*The problem*. Please quote exactly the lines below from the line containing "identifiquen y expliquen qué" to the line containing "América de Madrid.", both lines included, and nothing else.

*Information given*.

============

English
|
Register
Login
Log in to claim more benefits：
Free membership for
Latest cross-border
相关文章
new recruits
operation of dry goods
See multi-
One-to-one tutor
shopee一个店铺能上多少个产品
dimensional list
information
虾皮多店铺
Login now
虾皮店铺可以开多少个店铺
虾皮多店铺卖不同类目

============

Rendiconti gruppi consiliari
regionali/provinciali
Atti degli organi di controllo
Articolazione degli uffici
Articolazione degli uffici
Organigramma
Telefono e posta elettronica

============

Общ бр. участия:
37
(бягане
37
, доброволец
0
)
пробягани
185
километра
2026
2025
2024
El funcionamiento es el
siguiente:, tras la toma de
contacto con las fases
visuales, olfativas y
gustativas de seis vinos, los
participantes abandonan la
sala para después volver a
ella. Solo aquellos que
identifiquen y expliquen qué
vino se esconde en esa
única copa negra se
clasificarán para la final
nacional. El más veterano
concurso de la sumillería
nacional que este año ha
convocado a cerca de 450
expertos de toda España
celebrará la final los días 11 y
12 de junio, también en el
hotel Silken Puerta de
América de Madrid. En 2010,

============

*Problem solution*.
identifiquen y expliquen qué
vino se esconde en esa
única copa negra se
clasificarán para la final
nacional. El más veterano
concurso de la sumillería
nacional que este año ha
convocado a cerca de 450
expertos de toda España
celebrará la final los días 11 y
12 de junio, también en el
hotel Silken Puerta de
América de Madrid. En 2010,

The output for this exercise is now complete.